Но арест в порядке террора превращался в настоящую расправу.

Здание Киевской ГубЧК, ул. Екатерининская, 16, сейчас Липская, 16, современный вид

Узники содержались в ужасных условиях:

«Скученность, грязь, отсутствие воздуха и света. Не было кроватей. Почти не было прогулок. Пища была скудная, суровая, непривычная, особенно для стариков и детей… Необразованные, грубые, озверевшие сотрудники ЧК друг перед другом щеголяли своей жестокостью», – вспоминали сестры милосердия.

Подземная тюрьма чекистов, современный вид

Да и их моральный облик был далек от идеала председателя ВЧК Ф. Дзержинского: «С холодной головой, горячим сердцем и чистыми руками». Головы у киевских карателей оказались изрядно одурманены: «Образы Авдохина, Терехова, Асмолова, Никифорова, – комендантов ВУЧК. Угарова, Абнавера и Гуща из Губчека, …это все совершенно ненормальные люди, садисты, кокаинисты, почти утерявшие облик человеческий». А по поводу оргий, которые они устраивали, в городе ходили легенды.

Дом киевского генерал-губернатора, ул. Институтская, 40, в 1919 г. здесь разместилась КГЧК. Здание не сохранилось

Крики, издевательства, избиения стали нормой киевской чрезвычайки. Не лучшим образом обращались и с родственниками своих жертв. Киевская студентка пишет:

«В чека свиданий нет. Можно лишь два раза в неделю приносить пищу… Чека находится теперь в бывшем генерал-губернаторском доме… Канцелярия находится в маленьком доме на углу Садовой и Институтской. Там была длинная очередь – все родственницы, с которыми чекисты обращались страшно грубо».
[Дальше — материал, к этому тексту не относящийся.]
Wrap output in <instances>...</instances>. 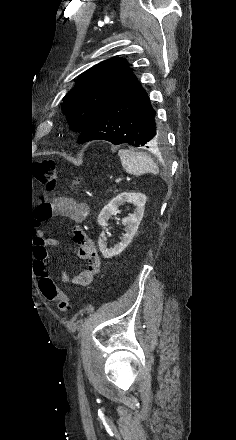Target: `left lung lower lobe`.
<instances>
[{
    "mask_svg": "<svg viewBox=\"0 0 236 440\" xmlns=\"http://www.w3.org/2000/svg\"><path fill=\"white\" fill-rule=\"evenodd\" d=\"M92 140L147 148L163 142L164 133L156 112L146 91L137 81L101 110L81 132L78 143Z\"/></svg>",
    "mask_w": 236,
    "mask_h": 440,
    "instance_id": "obj_1",
    "label": "left lung lower lobe"
}]
</instances>
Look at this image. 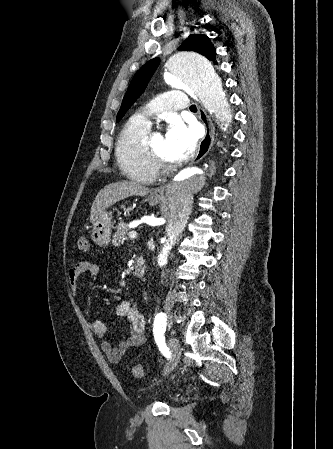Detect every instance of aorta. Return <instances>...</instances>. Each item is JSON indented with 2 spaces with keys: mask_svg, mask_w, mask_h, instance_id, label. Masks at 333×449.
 Returning a JSON list of instances; mask_svg holds the SVG:
<instances>
[{
  "mask_svg": "<svg viewBox=\"0 0 333 449\" xmlns=\"http://www.w3.org/2000/svg\"><path fill=\"white\" fill-rule=\"evenodd\" d=\"M165 81L168 85L193 93L211 111L218 121L227 122L230 110L221 79L210 61L195 52L180 51L172 54L165 63ZM219 160L190 167L179 173L167 186L170 218L162 249L157 261L160 267L167 264L176 238L184 230L192 212L193 197L215 178Z\"/></svg>",
  "mask_w": 333,
  "mask_h": 449,
  "instance_id": "1",
  "label": "aorta"
}]
</instances>
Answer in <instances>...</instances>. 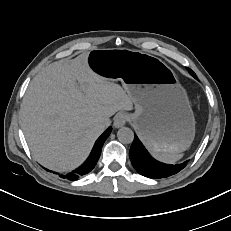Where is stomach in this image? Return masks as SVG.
Returning a JSON list of instances; mask_svg holds the SVG:
<instances>
[{
  "label": "stomach",
  "instance_id": "stomach-1",
  "mask_svg": "<svg viewBox=\"0 0 231 231\" xmlns=\"http://www.w3.org/2000/svg\"><path fill=\"white\" fill-rule=\"evenodd\" d=\"M87 64L97 75L121 81L135 104L131 122L154 153L178 154L195 136V118L188 96L173 70L161 59L130 49H98Z\"/></svg>",
  "mask_w": 231,
  "mask_h": 231
}]
</instances>
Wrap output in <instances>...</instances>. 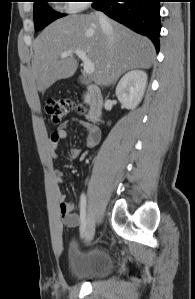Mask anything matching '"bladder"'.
Returning <instances> with one entry per match:
<instances>
[{"mask_svg":"<svg viewBox=\"0 0 195 299\" xmlns=\"http://www.w3.org/2000/svg\"><path fill=\"white\" fill-rule=\"evenodd\" d=\"M79 241L70 245L71 276L76 280L93 281L109 276L114 269L113 260L103 247H94L81 252Z\"/></svg>","mask_w":195,"mask_h":299,"instance_id":"31cf9c89","label":"bladder"}]
</instances>
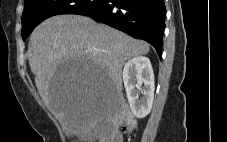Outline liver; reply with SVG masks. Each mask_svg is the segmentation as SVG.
<instances>
[{"label": "liver", "mask_w": 227, "mask_h": 142, "mask_svg": "<svg viewBox=\"0 0 227 142\" xmlns=\"http://www.w3.org/2000/svg\"><path fill=\"white\" fill-rule=\"evenodd\" d=\"M143 40L79 15H57L43 21L30 37L29 65L46 107L71 133L85 135L105 112L98 98L122 97V67L133 57L146 55ZM59 61H94L100 78L95 88H60L52 81Z\"/></svg>", "instance_id": "obj_1"}]
</instances>
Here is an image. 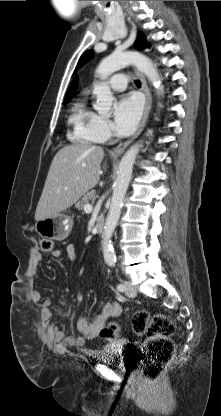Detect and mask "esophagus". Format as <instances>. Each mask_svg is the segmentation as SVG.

Ул. Лысенко, в 1919 г. Театральная, современный вид. Здесь в доме № 4 сестры милосердия готовили пищу для заключенных

Посетители не были уверены, живы ли их близкие. Сестры, посещавшие узников, даже не знали общего числа узников. По заказам комендантов тюрем они готовили пищу на определенное количество человек. Но и здесь чекисты намеренно завышали или занижали цифры, а может, не знали и сами.

К тому же сестрам милосердия запрещали рассказывать о том, что они видели в местах заключения. И женщины подчинились, отказываясь общаться с родными арестованных. Только так они могли и дальше посещать тюрьмы и хоть в какой-то мере облегчать участь жертв террора.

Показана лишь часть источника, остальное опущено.